Work item: Output range, inclusive: from the line containing "has width=1338, height=2155." to the line containing "This screenshot has width=321, height=2576.". Restate those lines from the data below word for word and only those.
(Supplied material)
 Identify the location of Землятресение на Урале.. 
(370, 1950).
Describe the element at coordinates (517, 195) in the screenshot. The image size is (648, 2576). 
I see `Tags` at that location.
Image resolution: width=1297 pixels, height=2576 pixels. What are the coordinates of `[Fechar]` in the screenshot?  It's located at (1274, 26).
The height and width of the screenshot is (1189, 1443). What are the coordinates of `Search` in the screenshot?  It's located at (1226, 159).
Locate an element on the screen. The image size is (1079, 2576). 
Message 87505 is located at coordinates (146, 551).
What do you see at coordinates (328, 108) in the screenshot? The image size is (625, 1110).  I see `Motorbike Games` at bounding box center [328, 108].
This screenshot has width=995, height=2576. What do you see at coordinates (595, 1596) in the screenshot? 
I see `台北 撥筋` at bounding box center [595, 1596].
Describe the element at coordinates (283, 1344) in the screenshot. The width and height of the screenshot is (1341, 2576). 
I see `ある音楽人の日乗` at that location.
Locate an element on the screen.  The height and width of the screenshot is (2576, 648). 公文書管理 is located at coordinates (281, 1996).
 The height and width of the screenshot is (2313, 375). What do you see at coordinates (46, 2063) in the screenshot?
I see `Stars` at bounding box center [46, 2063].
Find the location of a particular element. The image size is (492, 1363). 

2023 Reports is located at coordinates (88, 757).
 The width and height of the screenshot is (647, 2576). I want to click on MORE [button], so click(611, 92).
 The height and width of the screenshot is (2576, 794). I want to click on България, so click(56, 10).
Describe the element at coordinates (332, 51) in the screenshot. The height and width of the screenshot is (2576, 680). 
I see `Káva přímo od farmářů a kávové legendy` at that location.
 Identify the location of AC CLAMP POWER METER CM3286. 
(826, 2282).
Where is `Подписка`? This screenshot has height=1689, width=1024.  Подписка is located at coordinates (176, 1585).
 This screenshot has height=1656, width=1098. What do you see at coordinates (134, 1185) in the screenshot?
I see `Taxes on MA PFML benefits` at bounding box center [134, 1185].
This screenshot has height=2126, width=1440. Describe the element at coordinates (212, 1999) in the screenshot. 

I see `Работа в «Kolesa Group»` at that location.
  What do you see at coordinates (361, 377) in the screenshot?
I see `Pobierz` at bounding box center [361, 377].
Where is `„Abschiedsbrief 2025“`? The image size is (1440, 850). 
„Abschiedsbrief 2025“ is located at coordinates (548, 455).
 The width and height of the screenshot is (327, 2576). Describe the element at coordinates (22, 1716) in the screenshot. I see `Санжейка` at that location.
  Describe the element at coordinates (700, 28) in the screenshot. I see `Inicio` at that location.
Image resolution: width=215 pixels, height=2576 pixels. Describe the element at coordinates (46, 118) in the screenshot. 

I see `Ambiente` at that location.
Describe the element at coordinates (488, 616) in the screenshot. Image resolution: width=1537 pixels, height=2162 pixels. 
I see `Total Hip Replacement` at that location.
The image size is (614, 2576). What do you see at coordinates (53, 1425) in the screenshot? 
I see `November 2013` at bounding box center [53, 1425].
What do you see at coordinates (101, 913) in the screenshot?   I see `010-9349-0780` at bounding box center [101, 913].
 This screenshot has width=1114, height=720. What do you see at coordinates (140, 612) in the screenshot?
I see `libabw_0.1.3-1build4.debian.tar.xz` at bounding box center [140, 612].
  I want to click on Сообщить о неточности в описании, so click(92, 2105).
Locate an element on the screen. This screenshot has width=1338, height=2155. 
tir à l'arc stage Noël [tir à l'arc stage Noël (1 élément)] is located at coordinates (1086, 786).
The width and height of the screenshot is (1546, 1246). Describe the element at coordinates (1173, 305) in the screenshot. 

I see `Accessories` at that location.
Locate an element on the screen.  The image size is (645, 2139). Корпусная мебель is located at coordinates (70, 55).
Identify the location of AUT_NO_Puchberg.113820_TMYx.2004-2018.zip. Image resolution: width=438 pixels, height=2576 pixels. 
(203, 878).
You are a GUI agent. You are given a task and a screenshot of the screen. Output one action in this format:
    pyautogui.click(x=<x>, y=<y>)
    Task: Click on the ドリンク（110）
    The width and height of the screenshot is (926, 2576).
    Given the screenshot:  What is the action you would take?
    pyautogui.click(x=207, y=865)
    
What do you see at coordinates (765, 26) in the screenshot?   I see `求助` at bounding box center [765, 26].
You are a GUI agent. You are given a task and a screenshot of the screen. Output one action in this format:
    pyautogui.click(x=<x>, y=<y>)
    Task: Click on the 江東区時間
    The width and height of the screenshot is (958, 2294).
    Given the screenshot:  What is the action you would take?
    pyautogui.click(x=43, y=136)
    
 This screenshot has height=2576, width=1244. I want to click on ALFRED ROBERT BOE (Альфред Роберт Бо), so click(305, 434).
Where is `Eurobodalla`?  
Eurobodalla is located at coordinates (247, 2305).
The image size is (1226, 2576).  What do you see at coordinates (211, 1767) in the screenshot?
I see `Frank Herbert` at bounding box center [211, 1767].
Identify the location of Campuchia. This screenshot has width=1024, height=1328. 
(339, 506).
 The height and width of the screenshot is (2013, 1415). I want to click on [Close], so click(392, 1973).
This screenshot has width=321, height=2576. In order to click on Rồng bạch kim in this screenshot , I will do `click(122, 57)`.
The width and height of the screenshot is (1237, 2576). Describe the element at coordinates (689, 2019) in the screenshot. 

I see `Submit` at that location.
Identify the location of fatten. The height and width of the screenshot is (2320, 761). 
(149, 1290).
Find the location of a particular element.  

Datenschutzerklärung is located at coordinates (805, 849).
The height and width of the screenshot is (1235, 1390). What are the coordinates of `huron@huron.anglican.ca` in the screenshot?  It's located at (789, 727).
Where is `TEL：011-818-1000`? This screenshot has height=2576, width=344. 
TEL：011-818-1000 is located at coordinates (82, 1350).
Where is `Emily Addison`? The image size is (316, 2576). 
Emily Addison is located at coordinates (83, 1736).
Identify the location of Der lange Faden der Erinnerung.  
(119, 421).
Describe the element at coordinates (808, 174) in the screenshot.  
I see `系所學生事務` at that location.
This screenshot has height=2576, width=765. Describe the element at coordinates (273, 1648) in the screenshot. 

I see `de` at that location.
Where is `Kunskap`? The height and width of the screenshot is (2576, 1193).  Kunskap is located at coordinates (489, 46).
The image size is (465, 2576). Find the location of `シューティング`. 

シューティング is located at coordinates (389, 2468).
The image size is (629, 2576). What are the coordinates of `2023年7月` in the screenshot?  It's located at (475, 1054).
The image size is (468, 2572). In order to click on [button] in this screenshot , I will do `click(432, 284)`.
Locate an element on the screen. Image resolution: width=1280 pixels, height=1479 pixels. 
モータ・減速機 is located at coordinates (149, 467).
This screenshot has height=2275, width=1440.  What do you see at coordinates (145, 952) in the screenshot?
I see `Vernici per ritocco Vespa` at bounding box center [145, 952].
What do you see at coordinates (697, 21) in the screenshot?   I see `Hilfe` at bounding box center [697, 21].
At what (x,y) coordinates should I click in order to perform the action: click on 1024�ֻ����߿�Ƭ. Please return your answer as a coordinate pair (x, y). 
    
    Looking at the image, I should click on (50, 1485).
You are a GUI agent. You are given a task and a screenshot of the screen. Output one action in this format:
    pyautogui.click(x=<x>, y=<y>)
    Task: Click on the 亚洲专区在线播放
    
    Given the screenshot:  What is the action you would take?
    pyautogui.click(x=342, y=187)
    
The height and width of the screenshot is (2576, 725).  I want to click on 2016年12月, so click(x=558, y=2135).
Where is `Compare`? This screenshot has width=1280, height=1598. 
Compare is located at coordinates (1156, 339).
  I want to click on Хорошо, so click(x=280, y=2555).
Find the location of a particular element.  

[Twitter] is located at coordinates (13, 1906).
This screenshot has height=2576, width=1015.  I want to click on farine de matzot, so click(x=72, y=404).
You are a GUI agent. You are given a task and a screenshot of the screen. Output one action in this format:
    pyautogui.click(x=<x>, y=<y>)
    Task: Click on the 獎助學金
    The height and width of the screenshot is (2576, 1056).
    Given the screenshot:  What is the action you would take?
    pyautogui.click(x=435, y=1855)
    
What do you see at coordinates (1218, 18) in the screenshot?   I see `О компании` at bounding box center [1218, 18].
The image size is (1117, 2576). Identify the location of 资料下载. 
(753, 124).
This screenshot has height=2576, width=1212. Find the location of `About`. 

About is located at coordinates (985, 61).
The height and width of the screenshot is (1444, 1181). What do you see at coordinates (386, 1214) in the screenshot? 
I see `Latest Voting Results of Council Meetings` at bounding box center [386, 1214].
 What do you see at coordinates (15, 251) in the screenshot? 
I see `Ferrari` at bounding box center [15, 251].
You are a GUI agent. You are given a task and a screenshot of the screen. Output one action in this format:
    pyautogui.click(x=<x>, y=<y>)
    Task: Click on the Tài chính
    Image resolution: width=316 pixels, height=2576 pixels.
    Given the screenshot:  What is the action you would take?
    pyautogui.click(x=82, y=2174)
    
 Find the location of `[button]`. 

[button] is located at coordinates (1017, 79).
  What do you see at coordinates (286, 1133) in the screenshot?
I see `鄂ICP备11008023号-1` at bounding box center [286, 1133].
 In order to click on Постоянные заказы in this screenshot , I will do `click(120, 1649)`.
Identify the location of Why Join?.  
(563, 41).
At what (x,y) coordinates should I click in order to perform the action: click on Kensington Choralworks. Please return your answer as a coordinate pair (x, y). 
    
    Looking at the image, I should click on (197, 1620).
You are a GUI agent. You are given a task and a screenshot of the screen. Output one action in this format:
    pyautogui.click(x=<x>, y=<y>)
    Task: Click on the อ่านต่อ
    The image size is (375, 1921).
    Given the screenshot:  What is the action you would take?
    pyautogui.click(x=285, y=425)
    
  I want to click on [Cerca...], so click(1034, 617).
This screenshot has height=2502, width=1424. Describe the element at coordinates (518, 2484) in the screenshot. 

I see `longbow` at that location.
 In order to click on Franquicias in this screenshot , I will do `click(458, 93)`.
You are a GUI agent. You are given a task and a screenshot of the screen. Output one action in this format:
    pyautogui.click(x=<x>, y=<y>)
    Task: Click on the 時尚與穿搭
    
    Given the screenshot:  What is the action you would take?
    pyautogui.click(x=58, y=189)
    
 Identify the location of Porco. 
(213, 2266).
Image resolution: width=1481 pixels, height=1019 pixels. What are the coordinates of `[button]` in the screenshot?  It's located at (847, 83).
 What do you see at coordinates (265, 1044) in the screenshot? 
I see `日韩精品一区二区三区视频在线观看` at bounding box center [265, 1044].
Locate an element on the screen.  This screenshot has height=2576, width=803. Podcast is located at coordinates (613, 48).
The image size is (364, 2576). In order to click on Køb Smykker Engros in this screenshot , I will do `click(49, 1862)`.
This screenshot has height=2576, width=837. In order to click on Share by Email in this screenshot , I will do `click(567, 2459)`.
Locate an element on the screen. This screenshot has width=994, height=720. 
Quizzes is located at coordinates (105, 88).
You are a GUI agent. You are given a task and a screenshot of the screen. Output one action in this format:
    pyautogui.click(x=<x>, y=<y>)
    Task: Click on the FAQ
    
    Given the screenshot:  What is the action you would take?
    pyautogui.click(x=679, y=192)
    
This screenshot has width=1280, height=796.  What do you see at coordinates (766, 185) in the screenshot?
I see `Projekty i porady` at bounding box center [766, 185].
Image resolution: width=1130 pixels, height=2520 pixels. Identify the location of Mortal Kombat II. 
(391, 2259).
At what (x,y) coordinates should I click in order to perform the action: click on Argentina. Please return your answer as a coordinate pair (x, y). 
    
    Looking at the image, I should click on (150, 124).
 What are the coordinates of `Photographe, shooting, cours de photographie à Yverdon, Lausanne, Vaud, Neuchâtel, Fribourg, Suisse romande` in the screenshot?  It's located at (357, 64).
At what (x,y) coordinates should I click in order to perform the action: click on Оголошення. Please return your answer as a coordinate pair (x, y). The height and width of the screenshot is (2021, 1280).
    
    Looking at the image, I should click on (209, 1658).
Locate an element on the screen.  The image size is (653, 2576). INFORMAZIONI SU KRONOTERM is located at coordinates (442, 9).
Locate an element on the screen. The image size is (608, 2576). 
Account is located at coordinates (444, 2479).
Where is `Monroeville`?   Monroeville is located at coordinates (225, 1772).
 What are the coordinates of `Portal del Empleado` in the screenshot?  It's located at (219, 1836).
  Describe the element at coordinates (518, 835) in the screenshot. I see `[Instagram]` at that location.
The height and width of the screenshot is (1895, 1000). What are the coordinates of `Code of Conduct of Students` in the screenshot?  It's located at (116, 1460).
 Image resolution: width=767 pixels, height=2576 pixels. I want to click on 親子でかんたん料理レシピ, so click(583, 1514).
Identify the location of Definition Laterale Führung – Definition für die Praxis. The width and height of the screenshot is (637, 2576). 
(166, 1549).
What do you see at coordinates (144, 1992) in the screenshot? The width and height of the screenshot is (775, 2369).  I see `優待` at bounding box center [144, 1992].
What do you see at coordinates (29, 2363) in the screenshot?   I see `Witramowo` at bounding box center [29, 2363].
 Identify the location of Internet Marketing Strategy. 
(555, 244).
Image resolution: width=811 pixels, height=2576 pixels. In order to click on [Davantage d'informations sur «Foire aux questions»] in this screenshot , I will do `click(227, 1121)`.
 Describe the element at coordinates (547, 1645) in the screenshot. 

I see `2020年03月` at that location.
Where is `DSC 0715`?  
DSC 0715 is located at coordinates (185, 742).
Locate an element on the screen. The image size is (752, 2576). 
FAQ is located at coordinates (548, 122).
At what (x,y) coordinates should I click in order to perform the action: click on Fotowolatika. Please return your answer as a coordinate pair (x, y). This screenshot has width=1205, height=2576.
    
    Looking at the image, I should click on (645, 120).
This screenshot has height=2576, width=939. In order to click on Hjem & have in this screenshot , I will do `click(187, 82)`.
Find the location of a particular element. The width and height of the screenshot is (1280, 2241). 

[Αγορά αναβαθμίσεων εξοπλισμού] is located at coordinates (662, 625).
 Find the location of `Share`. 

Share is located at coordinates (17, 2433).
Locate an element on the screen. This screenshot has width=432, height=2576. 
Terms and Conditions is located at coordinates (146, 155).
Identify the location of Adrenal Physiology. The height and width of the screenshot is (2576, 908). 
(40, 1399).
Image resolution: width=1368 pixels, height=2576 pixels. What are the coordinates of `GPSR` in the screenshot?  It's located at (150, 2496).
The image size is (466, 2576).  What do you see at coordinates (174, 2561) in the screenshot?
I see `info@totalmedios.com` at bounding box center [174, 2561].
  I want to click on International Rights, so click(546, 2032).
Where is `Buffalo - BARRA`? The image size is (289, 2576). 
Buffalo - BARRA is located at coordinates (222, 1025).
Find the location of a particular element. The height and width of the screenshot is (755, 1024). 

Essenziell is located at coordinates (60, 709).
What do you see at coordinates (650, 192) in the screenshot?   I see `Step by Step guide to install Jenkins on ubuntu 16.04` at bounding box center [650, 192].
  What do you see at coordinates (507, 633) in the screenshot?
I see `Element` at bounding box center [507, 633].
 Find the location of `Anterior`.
(End Supplied material)
Problem solution:
Locate an element on the screen. This screenshot has width=1338, height=2155. 
tir à l'arc stage Noël [tir à l'arc stage Noël (1 élément)] is located at coordinates (1086, 786).
The width and height of the screenshot is (1546, 1246). Describe the element at coordinates (1173, 305) in the screenshot. 

I see `Accessories` at that location.
Locate an element on the screen.  The image size is (645, 2139). Корпусная мебель is located at coordinates (70, 55).
Identify the location of AUT_NO_Puchberg.113820_TMYx.2004-2018.zip. Image resolution: width=438 pixels, height=2576 pixels. 
(203, 878).
You are a GUI agent. You are given a task and a screenshot of the screen. Output one action in this format:
    pyautogui.click(x=<x>, y=<y>)
    Task: Click on the ドリンク（110）
    The width and height of the screenshot is (926, 2576).
    Given the screenshot:  What is the action you would take?
    pyautogui.click(x=207, y=865)
    
What do you see at coordinates (765, 26) in the screenshot?   I see `求助` at bounding box center [765, 26].
You are a GUI agent. You are given a task and a screenshot of the screen. Output one action in this format:
    pyautogui.click(x=<x>, y=<y>)
    Task: Click on the 江東区時間
    The width and height of the screenshot is (958, 2294).
    Given the screenshot:  What is the action you would take?
    pyautogui.click(x=43, y=136)
    
 This screenshot has height=2576, width=1244. I want to click on ALFRED ROBERT BOE (Альфред Роберт Бо), so click(305, 434).
Where is `Eurobodalla`?  
Eurobodalla is located at coordinates (247, 2305).
The image size is (1226, 2576).  What do you see at coordinates (211, 1767) in the screenshot?
I see `Frank Herbert` at bounding box center [211, 1767].
Identify the location of Campuchia. This screenshot has width=1024, height=1328. 
(339, 506).
 The height and width of the screenshot is (2013, 1415). I want to click on [Close], so click(392, 1973).
This screenshot has width=321, height=2576. In order to click on Rồng bạch kim in this screenshot , I will do `click(122, 57)`.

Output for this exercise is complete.